Silverhawk, our resident policy analyst has a new slant on the role of the bureaucrat.
‘Nugget’ Coombs was the chief adviser to a string of Prime Ministers a few decades back. And old-timers still sing his praises. He was quoted on occasions as saying that a ‘good bureaucrat makes other people’s dreams come true.’ Nice romantic ring to it.
There is an element of truth in what Nugget was saying. But these days we’ve lost the people who can massage ideas, and coax and prod people to a common position. Let me explain. Cockatoo is helping various councils to mount cases for funding of community centres, an agricultural college, an environmental/tourism interpretive centre, an industrial park, water recycling plants and green precincts.
The common factor in these projects is that the alignment of the funding is so uncertain – federal programs are patchy and have lengthy, mind-numbing assessment procedures, the state programs are mostly miserly, and local government looks to the others. When we approach federal officials to get past the website information and acronyms, it’s like prising a bone off a Doberman.
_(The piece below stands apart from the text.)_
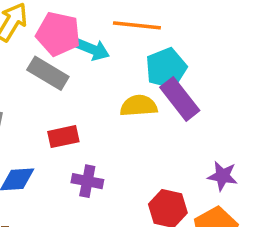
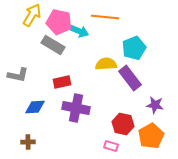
cyan pentagon: (166, 68) -> (134, 48), moved
purple rectangle: (180, 99) -> (130, 78), moved
purple cross: (87, 181) -> (76, 108), size x1.5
Why is this? The reason is that the program machinery is now so tight that very few federal officials are willing to assist in delivering dreams. Careers are at risk if there is a taint of picking winners, or getting too close to companies or local stakeholders. The blow-up of the Regional Partnerships Program hasn’t helped. So the end result is a federal bureaucracy that is constrained in shaping ideas, to bring fresh information to the table (and it does have the information!) and to be a player.
The Department of Agriculture, Fisheries & Forestry (DAFF) is a good example. Its ‘constituents’ are doing it tough – agricultural industries are crying out for value-adding agendas, food exports are modest, farmers are walking, regional infrastructure and investment need a stimulus. It has a young, smart and ambitious Minister, but his portfolio has so few programs that it doesn’t need Dobermans. We can’t understand why he’s keeping such a low profile. (His name is Tony Burke).
The take home message is to appreciate the constraints facing federal officials, and look after your local champions and economic development managers, because they are the closest thing to a dream deliverer (and the Cockatoo Network of course!).